-- EXERCISE --
When you transcribe the entries below, begin at their first line and stop after the line containing "chodzi o alkomaty, bardzo"; pictures stay out.

++++

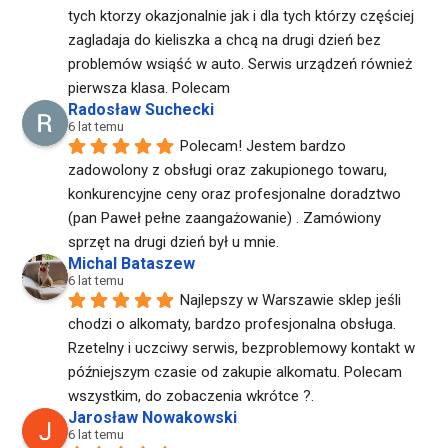
tych ktorzy okazjonalnie jak i dla tych którzy częściej 
zagladaja do kieliszka a chcą na drugi dzień bez 
problemów wsiąść w auto. Serwis urządzeń również 
pierwsza klasa. Polecam
Radosław Suchecki
6 lat temu
Polecam! Jestem bardzo 
zadowolony z obsługi oraz zakupionego towaru, 
konkurencyjne ceny oraz profesjonalne doradztwo 
(pan Paweł pełne zaangażowanie) . Zamówiony 
sprzęt na drugi dzień był u mnie.
Michal Bataszew
6 lat temu
Najlepszy w Warszawie sklep jeśli 
chodzi o alkomaty, bardzo profesjonalna obsługa. 
Rzetelny i uczciwy serwis, bezproblemowy kontakt w 
późniejszym czasie od zakupie alkomatu. Polecam 
wszystkim, do zobaczenia wkrótce ?.
Jarosław Nowakowski
6 lat temu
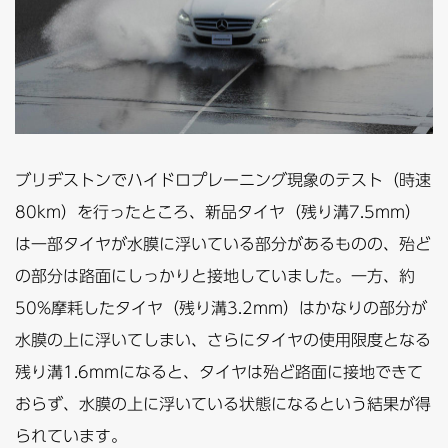
ブリヂストンでハイドロプレーニング現象のテスト（時速
80km）を行ったところ、新品タイヤ（残り溝7.5mm）
は一部タイヤが水膜に浮いている部分があるものの、殆ど
の部分は路面にしっかりと接地していました。一方、約
50%摩耗したタイヤ（残り溝3.2mm）はかなりの部分が
水膜の上に浮いてしまい、さらにタイヤの使用限度となる
残り溝1.6mmになると、タイヤは殆ど路面に接地できて
おらず、水膜の上に浮いている状態になるという結果が得
られています。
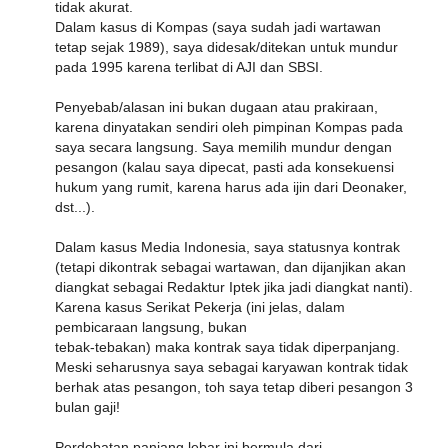
tidak akurat.
Dalam kasus di Kompas (saya sudah jadi wartawan
tetap sejak 1989), saya didesak/ditekan untuk mundur
pada 1995 karena terlibat di AJI dan SBSI.
Penyebab/alasan ini bukan dugaan atau prakiraan,
karena dinyatakan sendiri oleh pimpinan Kompas pada
saya secara langsung. Saya memilih mundur dengan
pesangon (kalau saya dipecat, pasti ada konsekuensi
hukum yang rumit, karena harus ada ijin dari Deonaker,
dst...).
Dalam kasus Media Indonesia, saya statusnya kontrak
(tetapi dikontrak sebagai wartawan, dan dijanjikan akan
diangkat sebagai Redaktur Iptek jika jadi diangkat nanti).
Karena kasus Serikat Pekerja (ini jelas, dalam
pembicaraan langsung, bukan
tebak-tebakan) maka kontrak saya tidak diperpanjang.
Meski seharusnya saya sebagai karyawan kontrak tidak
berhak atas pesangon, toh saya tetap diberi pesangon 3
bulan gaji!
Perdebatan panjang lebar ini bermula dari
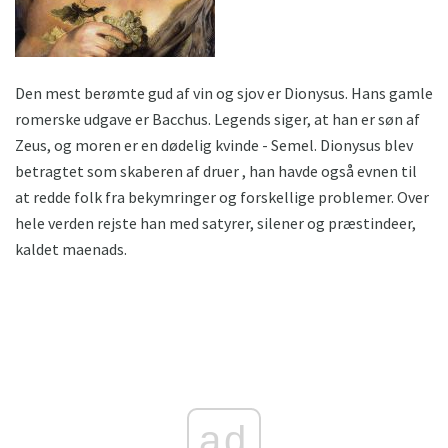
Den mest berømte gud af vin og sjov er Dionysus. Hans gamle
romerske udgave er Bacchus. Legends siger, at han er søn af
Zeus, og moren er en dødelig kvinde - Semel. Dionysus blev
betragtet som skaberen af druer , han havde også evnen til
at redde folk fra bekymringer og forskellige problemer. Over
hele verden rejste han med satyrer, silener og præstindeer,
kaldet maenads.
ad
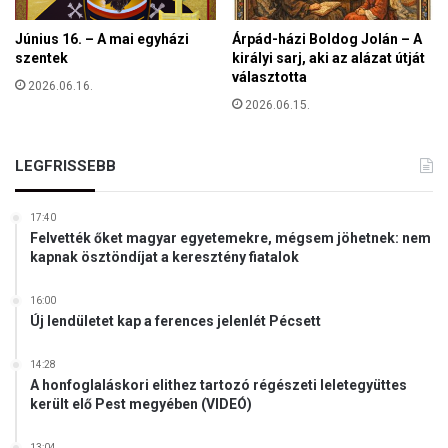
b
t
o
Június 16. – A mai egyházi
Árpád-házi Boldog Jolán – A
u
r
szentek
királyi sarj, aki az alázat útját
r
t
választotta
á
2026.06.16.
u
l
2026.06.15.
s
i
z
s
t
LEGFRISSEBB
p
a
r
b
o
17:40
l
g
Felvették őket magyar egyetemekre, mégsem jöhetnek: nem
e
r
kapnak ösztöndíjat a keresztény fiatalok
t
a
t
m
16:00
a
o
Új lendületet kap a ferences jelenlét Pécsett
a
k
z
k
14:28
é
a
A honfoglaláskori elithez tartozó régészeti leletegyüttes
l
l
került elő Pest megyében (VIDEÓ)
e
e
t
m
13:04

++++

-- FINISHED TASK --
tych ktorzy okazjonalnie jak i dla tych którzy częściej 
zagladaja do kieliszka a chcą na drugi dzień bez 
problemów wsiąść w auto. Serwis urządzeń również 
pierwsza klasa. Polecam
Radosław Suchecki
6 lat temu
Polecam! Jestem bardzo 
zadowolony z obsługi oraz zakupionego towaru, 
konkurencyjne ceny oraz profesjonalne doradztwo 
(pan Paweł pełne zaangażowanie) . Zamówiony 
sprzęt na drugi dzień był u mnie.
Michal Bataszew
6 lat temu
Najlepszy w Warszawie sklep jeśli 
chodzi o alkomaty, bardzo profesjonalna obsługa. 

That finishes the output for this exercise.